• _Work to complete_
Every line below from the one with "b2b services" through the one with "office uses. The" should be retyped exactly, both ends included; no other lines and no pictures.
########
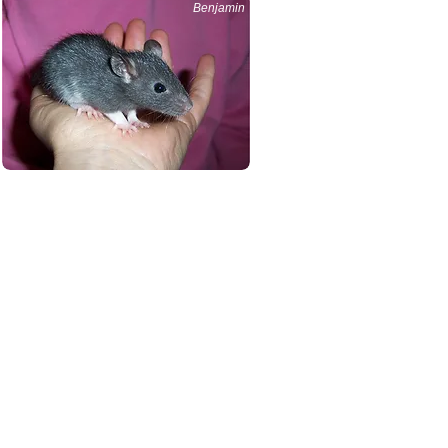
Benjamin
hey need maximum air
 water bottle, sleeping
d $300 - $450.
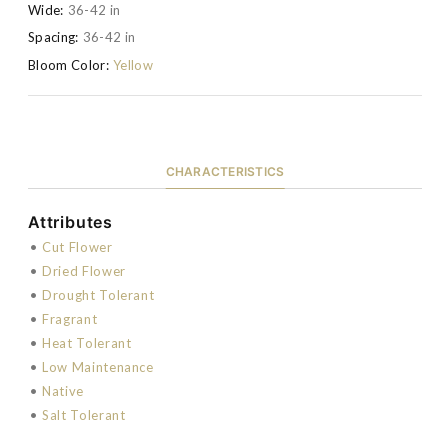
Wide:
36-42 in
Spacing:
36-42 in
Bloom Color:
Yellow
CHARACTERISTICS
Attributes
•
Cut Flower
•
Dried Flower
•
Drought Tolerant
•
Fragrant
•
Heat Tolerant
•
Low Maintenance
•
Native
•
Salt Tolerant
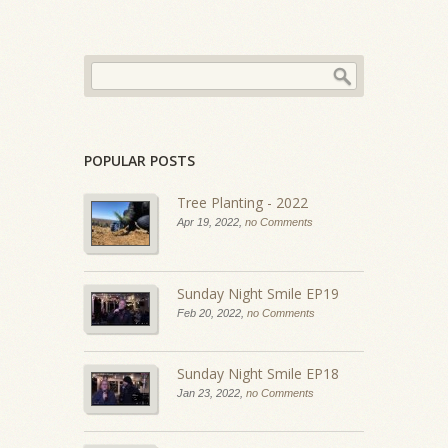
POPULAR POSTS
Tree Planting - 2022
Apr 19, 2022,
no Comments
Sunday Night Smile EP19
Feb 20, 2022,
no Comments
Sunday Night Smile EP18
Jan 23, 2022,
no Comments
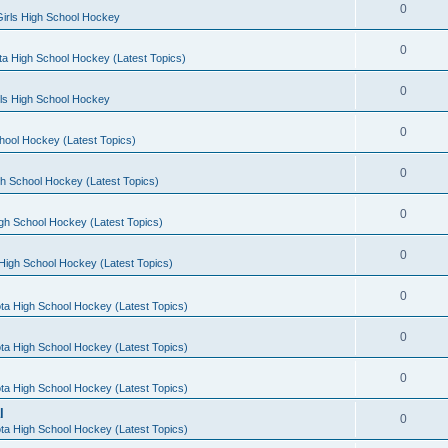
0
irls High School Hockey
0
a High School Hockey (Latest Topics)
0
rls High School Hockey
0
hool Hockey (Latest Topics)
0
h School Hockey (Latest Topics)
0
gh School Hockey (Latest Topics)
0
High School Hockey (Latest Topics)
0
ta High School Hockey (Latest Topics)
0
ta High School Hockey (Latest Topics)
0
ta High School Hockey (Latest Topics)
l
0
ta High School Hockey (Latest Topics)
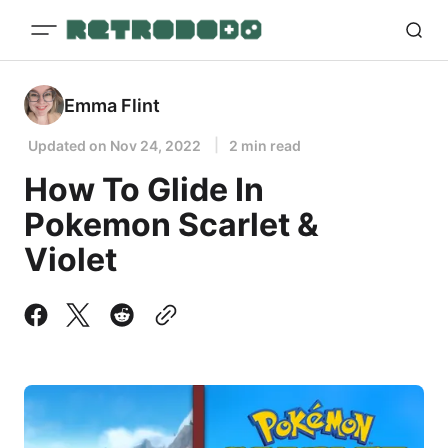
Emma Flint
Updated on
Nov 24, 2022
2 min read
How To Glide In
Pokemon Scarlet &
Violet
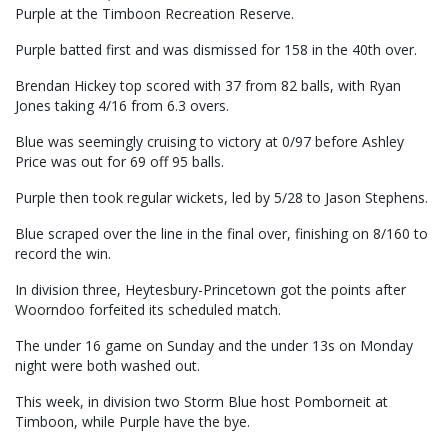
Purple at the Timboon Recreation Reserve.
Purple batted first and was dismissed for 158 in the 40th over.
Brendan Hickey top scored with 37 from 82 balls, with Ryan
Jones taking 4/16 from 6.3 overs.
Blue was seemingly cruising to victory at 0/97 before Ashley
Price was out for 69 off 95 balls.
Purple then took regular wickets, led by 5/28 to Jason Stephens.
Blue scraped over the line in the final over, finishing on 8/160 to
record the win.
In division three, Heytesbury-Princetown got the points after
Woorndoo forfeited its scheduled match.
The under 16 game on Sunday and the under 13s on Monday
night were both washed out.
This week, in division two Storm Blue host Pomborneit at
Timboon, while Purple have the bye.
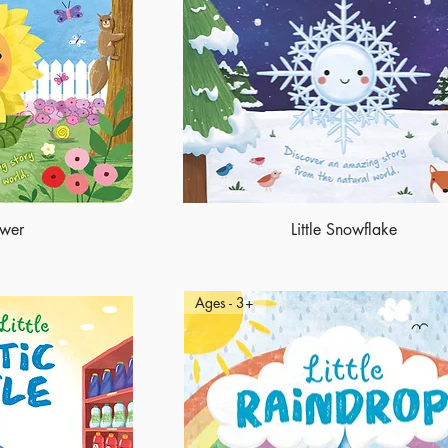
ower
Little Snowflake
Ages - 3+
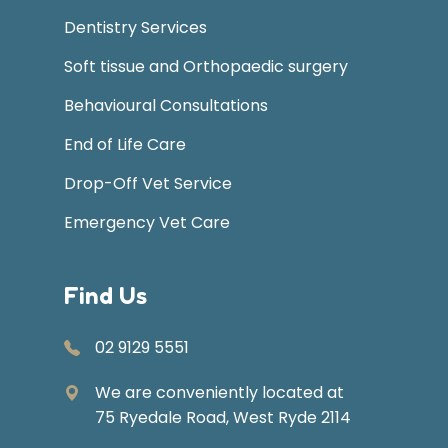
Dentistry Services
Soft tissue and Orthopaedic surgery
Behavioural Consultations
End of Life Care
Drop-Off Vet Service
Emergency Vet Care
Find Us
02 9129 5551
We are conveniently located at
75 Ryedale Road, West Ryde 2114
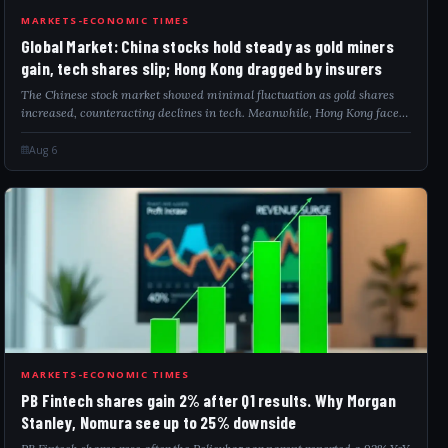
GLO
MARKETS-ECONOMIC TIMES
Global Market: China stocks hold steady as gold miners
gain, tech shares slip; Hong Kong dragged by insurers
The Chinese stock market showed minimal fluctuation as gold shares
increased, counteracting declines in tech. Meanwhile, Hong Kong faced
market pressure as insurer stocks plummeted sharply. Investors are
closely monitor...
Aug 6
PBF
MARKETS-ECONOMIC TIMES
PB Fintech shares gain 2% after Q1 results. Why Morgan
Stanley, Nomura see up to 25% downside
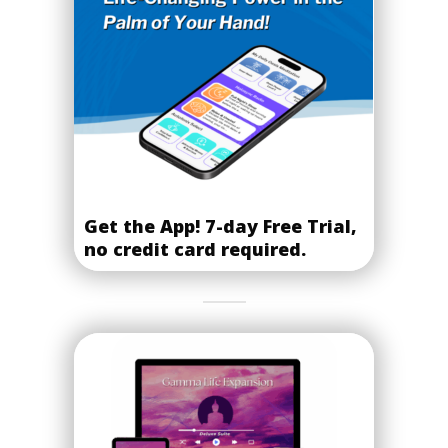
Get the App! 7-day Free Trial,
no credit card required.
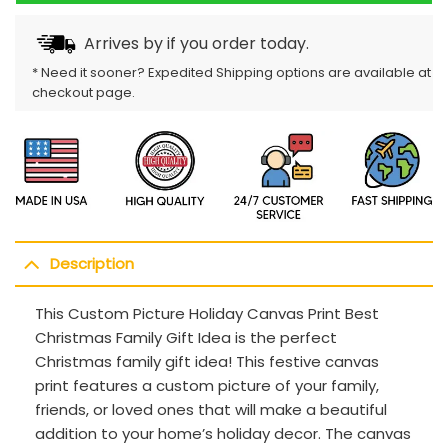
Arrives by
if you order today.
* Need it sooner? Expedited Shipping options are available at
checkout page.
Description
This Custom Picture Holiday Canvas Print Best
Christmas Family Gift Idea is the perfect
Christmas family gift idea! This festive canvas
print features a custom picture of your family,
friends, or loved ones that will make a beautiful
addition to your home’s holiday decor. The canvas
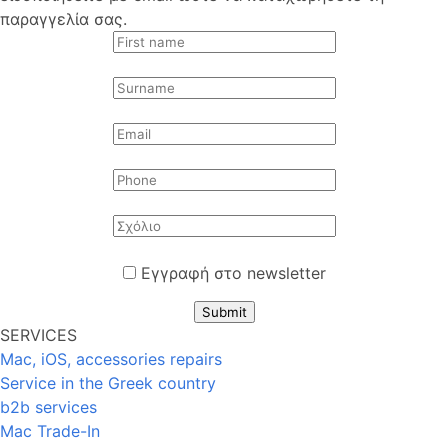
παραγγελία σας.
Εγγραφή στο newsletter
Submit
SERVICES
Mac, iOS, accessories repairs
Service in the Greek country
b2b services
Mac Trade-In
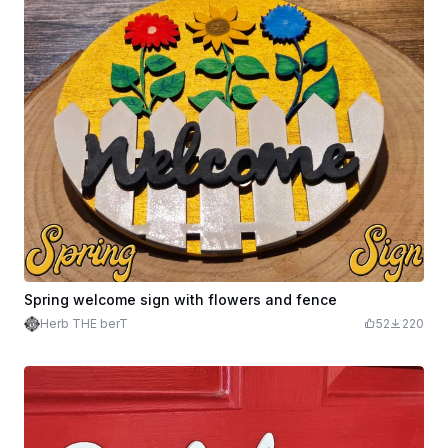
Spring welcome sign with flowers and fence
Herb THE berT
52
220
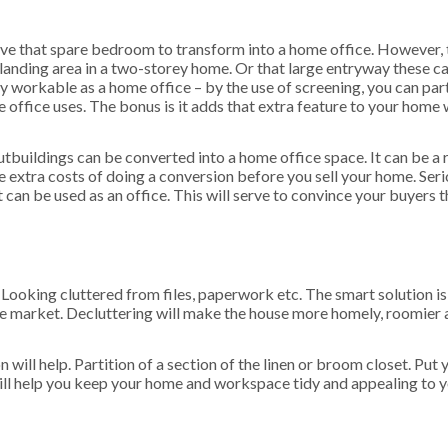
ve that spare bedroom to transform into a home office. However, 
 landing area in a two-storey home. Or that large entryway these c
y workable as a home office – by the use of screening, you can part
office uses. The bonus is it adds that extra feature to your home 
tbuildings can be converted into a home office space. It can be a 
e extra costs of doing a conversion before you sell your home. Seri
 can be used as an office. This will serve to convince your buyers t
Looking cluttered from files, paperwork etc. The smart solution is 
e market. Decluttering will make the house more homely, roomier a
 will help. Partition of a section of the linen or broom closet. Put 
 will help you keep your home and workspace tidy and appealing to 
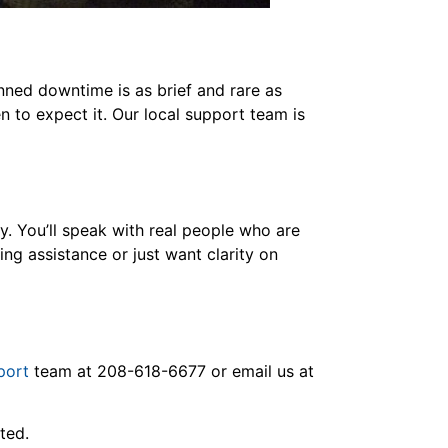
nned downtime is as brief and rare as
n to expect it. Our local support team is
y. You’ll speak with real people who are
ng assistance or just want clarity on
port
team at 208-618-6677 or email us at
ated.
########
• _Answer section_
b2b services
Mac Trade-In
Spring welcome sign with flowers and fence
Herb THE berT
52
220
ve that spare bedroom to transform into a home office. However, 
 landing area in a two-storey home. Or that large entryway these c
y workable as a home office – by the use of screening, you can part
office uses. The bonus is it adds that extra feature to your home 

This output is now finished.